Büzünün sesiniz çok sakin, çok kederli geliyor. Kendim hiçbir cennette, deli olmayan başkalarında tüm sefalete karşı sabırsızlanıyorum. Çıldırmalısın, demirci; Söyle, neden delirmiyorsun? Kızmadan nasıl dayanabilirsin? Cennetler senden nefret ediyor mu, deliremezsin?
(Thy shrunk voice sounds too calmly, sanely woeful to me. In no Paradise myself, I am impatient of all misery in others that is not mad. Thou should'st go mad, blacksmith; say, why dost thou not go mad? How can'st thou endure without being mad? Do the heavens yet hate thee, that thou can'st not go mad?)
Konuşmacı, akıl sağlığını kaybetmeden acılarına nasıl katlandığını sorgulayarak, kederli ama bestelenmiş bir demircinin tarzını yansıtır. Deli olmanın, acımasız sefalet karşısında tercih edilebilir bir durum olabileceğinin bir anlamı var. Kendi cehenneminde sıkışmış hisseden konuşmacı, demircinin acı içinde sakinliği koruma yeteneğinden dolayı hayal kırıklığına uğrar.

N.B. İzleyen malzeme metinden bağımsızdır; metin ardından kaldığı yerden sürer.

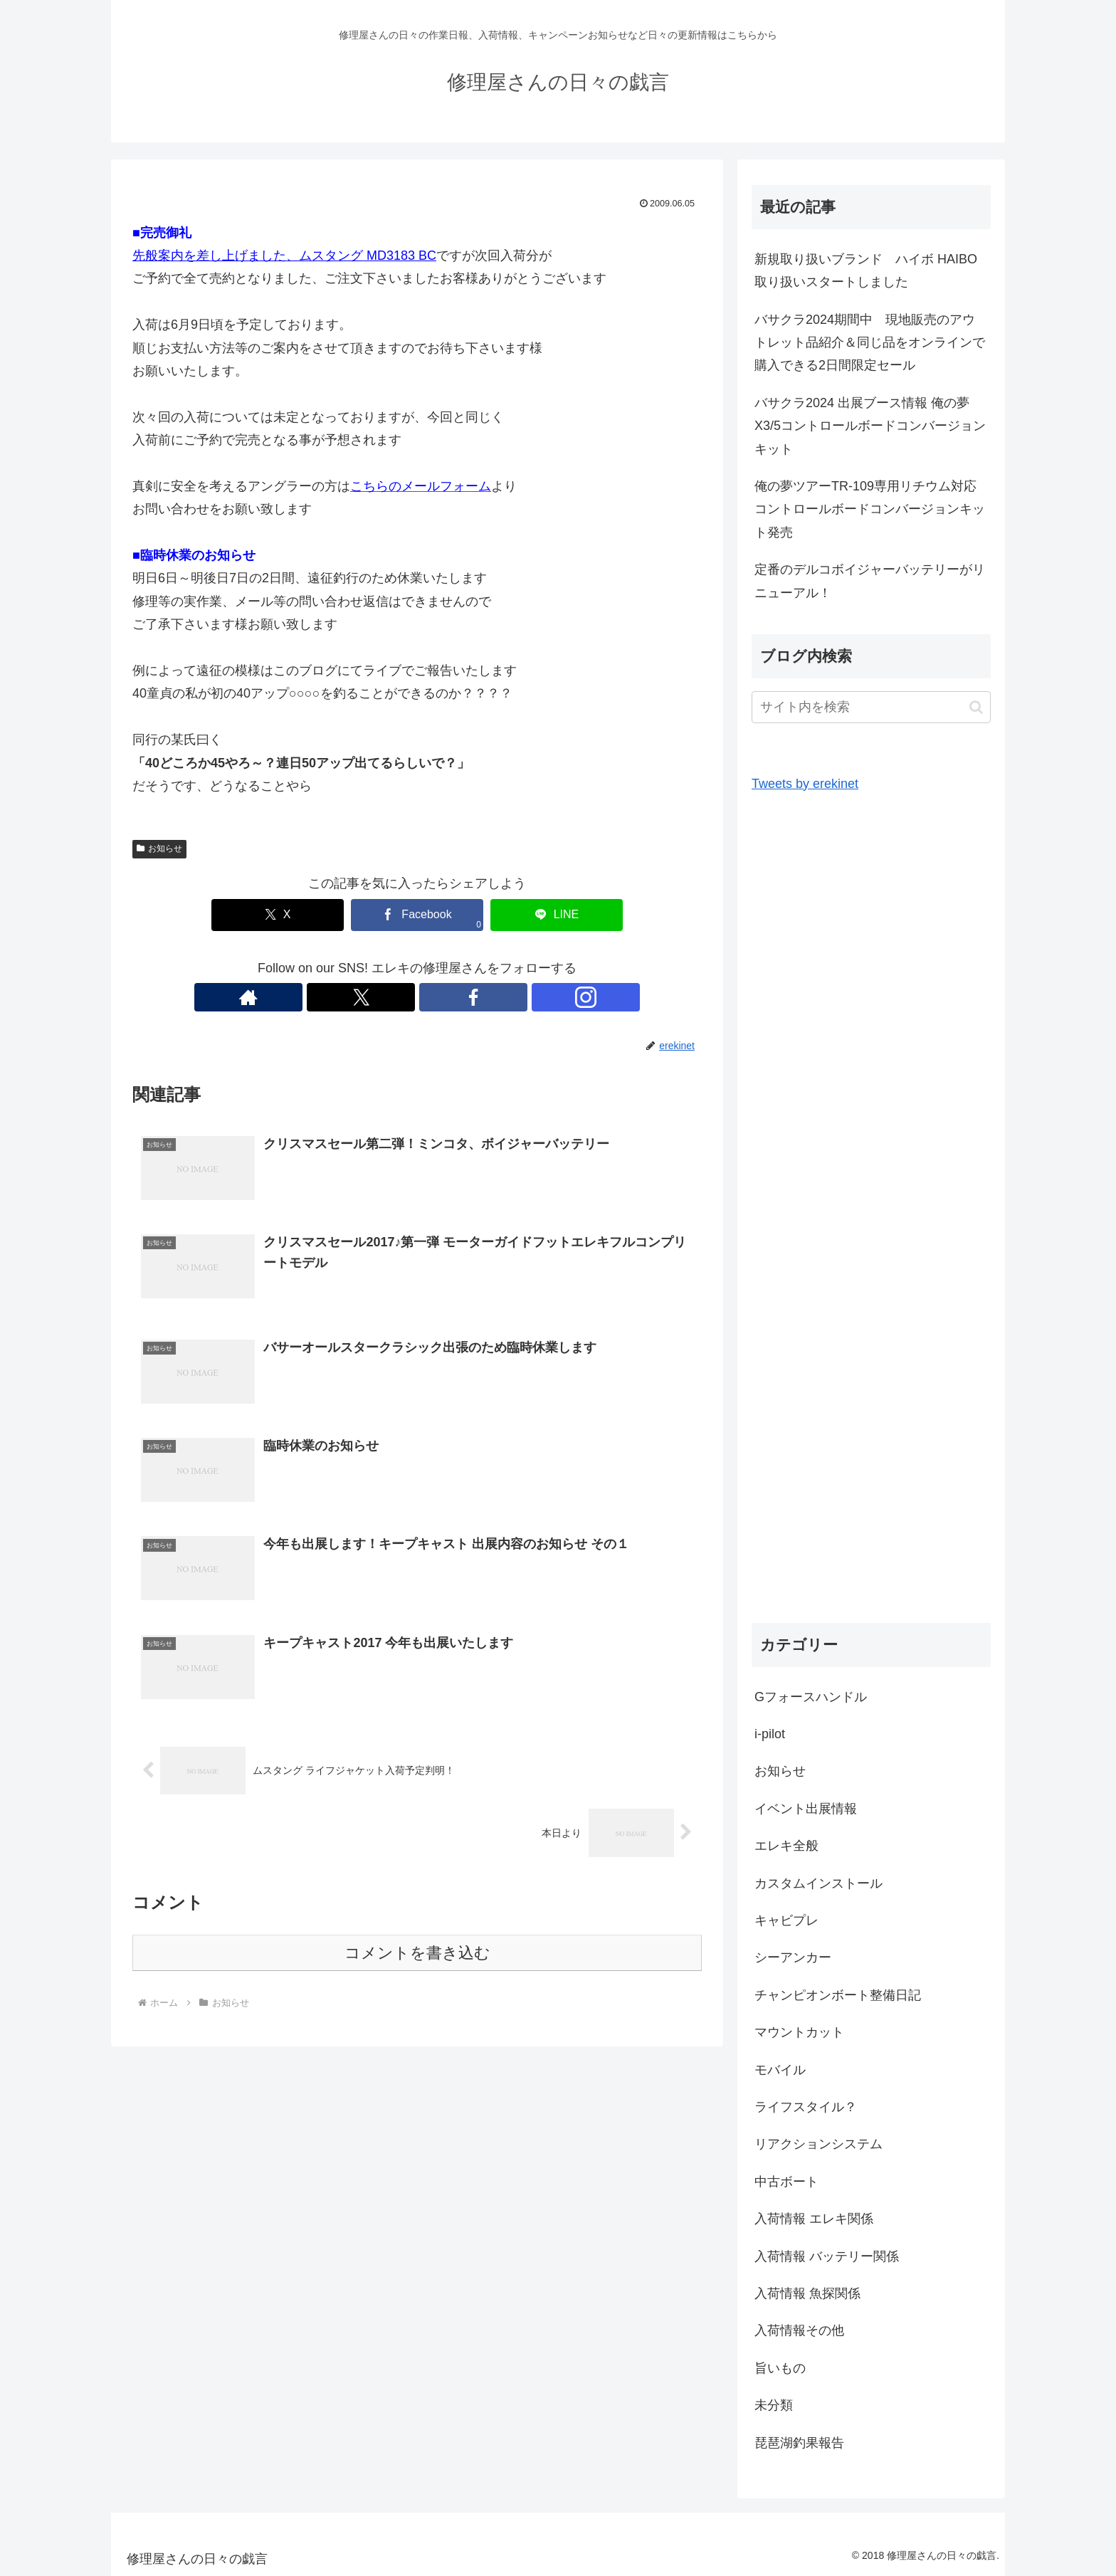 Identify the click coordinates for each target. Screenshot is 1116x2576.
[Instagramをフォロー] (466, 997)
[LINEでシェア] (532, 915)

Bu tefekkür, acıların doğası ve insan durumu hakkında daha derin bir soruşturmaya yol açar. Konuşmacı, ilahi güçlerin oyunda olup olmadığını merak ederek demircinin deliliğe yenilmesini engelliyor. Bu an, kendini kaybetmeden kalıcı acıların yüklerini keşfederken akıl sağlığı ve delilik arasındaki gerginliğin altını çiziyor.